Evidence Net Workshop 2

July 31, 2009

Last week I attended a second workshop on Evidence Net.  It was launched a few weeks ago at The Higher Education Academy Annual Conference 2009 and has been growing in use across the HE sector ever since.

The previous Evidence Net workshop was aimed at identifying the sorts of features that the second phase of the Evidence Net site might have.  This workshop was very much aimed at prioritising the suggested features.

The workshop began with an activity to get some idea of people’s initial thoughts around some of the ideas that were to be discussed later in the day.  People were asked to stand in a line with their position representing how strongly they felt about a topic.  This sparked off a bit of discussion and the day then started in earnest.

The next activity was a short listing of the feature sets by each person.  A summation of the votes was carried out and this was used to specify the prioritisation of the features.  The top feature identified was functionality around adding resources to Evidence Net.

The workshop was split into groups to discuss how the addition of resources should take place.  This included not only articles, case studies, papers, etc. but also things like events and collaborative networks.  The groups came up with details about how things should work and some basic workflows and ideas for things the interface should offer to an Evidence Net user and an Evidence Net administrator.  The workshop spent a good while discussing the options raised and how this would affect the usage of the site.

With time fast disappearing the afternoon kept the group set-up but with each group tackling just one of the next four or five priority sets.  Each group presented their ideas and the whole group discussed each for a few minutes.

One factor that kept cropping up was that of having users login.  As well as helping to identify and log who would be contributing what it just as importantly formed the basis of allowing the site to deliver customised content such as recommendations and news about updates.

Overall it was again a very lively workshop which I hope everyone got a positive experience from attending.  I’m sure that the Evidence Net team came away with lots of useful views and ideas that will keep them busy analysing for weeks to come.   The workshop is just one of several second stage activities that the Evidence Net team are carrying out and I would guess that the  other activities are likely in the main to identify the same sorts of features.

These wide user base information gathering activities should help to ensure that the best possible range of input is obtained to develop the next phase of this resource and I’m looking forward to seeing what impact we’ve had on defining the feature set of Evidence Net phase 2 and from my personal perspective the technologies and solutions identified to deliver what is potentially quite a complex but rich set of requirements.  It will almost certainly be a phased delivery but the final version will surely be an exceptional educational resource.


EvidenceNet Workshop

April 24, 2009

For the second time this week I’ve been out of the office and working in one of York’s many hotels.  This time rather than a team away day I was at The Grange Hotel attending the first of a series of workshops on Evidence Net.

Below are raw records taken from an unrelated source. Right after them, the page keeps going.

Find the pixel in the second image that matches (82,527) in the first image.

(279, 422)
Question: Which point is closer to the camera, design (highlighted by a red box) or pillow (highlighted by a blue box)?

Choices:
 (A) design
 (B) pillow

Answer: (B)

Evidence Net is a service that The Higher Education Academy is developing to support the process of using evidence based research to inform practice in the HE Sector.

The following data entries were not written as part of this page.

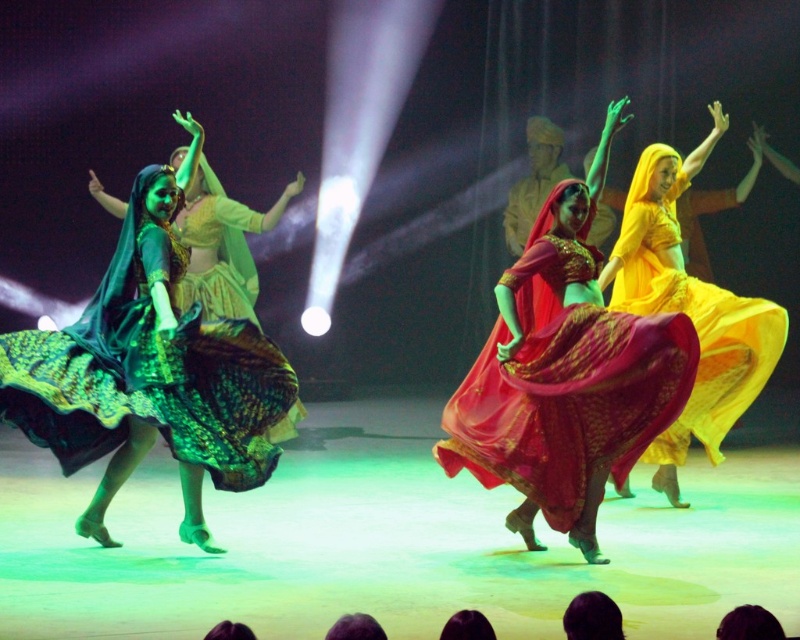 Question: Which of these objects is positioned farthest from the matte red dress at center?

Choices:
 (A) matte yellow dress at right
 (B) green satin dress at left

Answer: (B)

Question: Is matte red dress at center thinner than matte yellow dress at right?

Choices:
 (A) no
 (B) yes

Answer: (A)

Question: Which point appears closest to the camera in this image?

Choices:
 (A) (612, 356)
 (B) (148, 422)
 (C) (734, 385)

Answer: (B)

Question: Which of these objects is positioned farthest from the green satin dress at left?

Choices:
 (A) matte yellow dress at right
 (B) matte red dress at center

Answer: (A)

Question: Does green satin dress at left have a greater width compared to matte yellow dress at right?

Choices:
 (A) yes
 (B) no

Answer: (A)

Question: Is green satin dress at left wider than matte yellow dress at right?

Choices:
 (A) no
 (B) yes

Answer: (B) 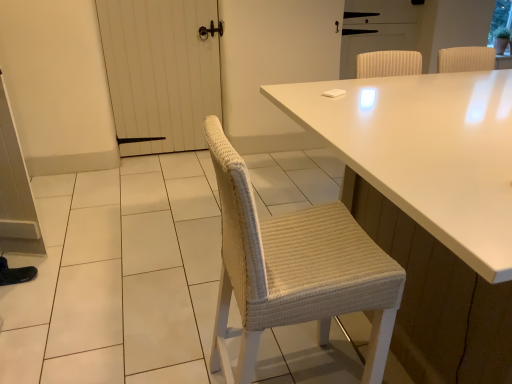 Question: From the image's perspective, does white wooden door at left, the first screen door in the left-to-right sequence, appear lower than white glossy table at center?

Choices:
 (A) no
 (B) yes

Answer: (A)

Question: Is white wooden door at left, the first screen door in the left-to-right sequence, at the left side of white glossy table at center?

Choices:
 (A) no
 (B) yes

Answer: (B)

Question: Is white wooden door at left, the first screen door in the left-to-right sequence, positioned before white glossy table at center?

Choices:
 (A) no
 (B) yes

Answer: (A)

Question: Could you tell me if white wooden door at left, the first screen door in the left-to-right sequence, is facing white glossy table at center?

Choices:
 (A) no
 (B) yes

Answer: (B)

Question: Is white wooden door at left, arranged as the 2th screen door when viewed from the right, further to the viewer compared to white glossy table at center?

Choices:
 (A) no
 (B) yes

Answer: (B)

Question: Looking at the image, does white glossy table at center seem bigger or smaller compared to white ribbed screen door at upper center, acting as the 1th screen door starting from the right?

Choices:
 (A) small
 (B) big

Answer: (B)

Question: Is white glossy table at center inside the boundaries of white ribbed screen door at upper center, acting as the 1th screen door starting from the right, or outside?

Choices:
 (A) outside
 (B) inside

Answer: (A)

Question: Is point (502, 77) closer or farther from the camera than point (376, 34)?

Choices:
 (A) farther
 (B) closer

Answer: (B)

Question: Would you say white glossy table at center is to the left or to the right of white ribbed screen door at upper center, the 2th screen door positioned from the left, in the picture?

Choices:
 (A) right
 (B) left

Answer: (B)

Question: In terms of width, does white ribbed screen door at upper center, acting as the 1th screen door starting from the right, look wider or thinner when compared to white glossy table at center?

Choices:
 (A) wide
 (B) thin

Answer: (B)

Question: From a real-world perspective, is white ribbed screen door at upper center, the 2th screen door positioned from the left, positioned above or below white glossy table at center?

Choices:
 (A) below
 (B) above

Answer: (B)

Question: In the image, is white ribbed screen door at upper center, the 2th screen door positioned from the left, positioned in front of or behind white glossy table at center?

Choices:
 (A) front
 (B) behind

Answer: (B)

Question: Do you think white ribbed screen door at upper center, acting as the 1th screen door starting from the right, is within white glossy table at center, or outside of it?

Choices:
 (A) outside
 (B) inside

Answer: (A)

Question: Is white wooden door at left, the first screen door in the left-to-right sequence, inside the boundaries of white ribbed screen door at upper center, the 2th screen door positioned from the left, or outside?

Choices:
 (A) outside
 (B) inside

Answer: (A)

Question: Is point (101, 26) positioned closer to the camera than point (393, 34)?

Choices:
 (A) farther
 (B) closer

Answer: (B)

The workshop was attended by a number of Academy staff with an aim to generate lots of ideas and to pull together a common understanding of the sorts of things the second phase of the Evidence Net web site should be looking to deliver.  The morning was spent setting out some of the background and establishing a base of common understanding.  From this a set of objectives for the work was outlined through some combining people’s individual thoughts of what the objectives should be and to a limited extent a start on what sort of measures could be used to measure the success of this.

After lunch, the approach turned to team discussions and sets of functional requirements were drawn together though  “solution-mode” was purposefully avoided by an approach of focussing on what was needed rather than any technologies that could deliver it.

The day seemed to work well and I look forward to the opportunity for the ICT team to feed into the rest of this project.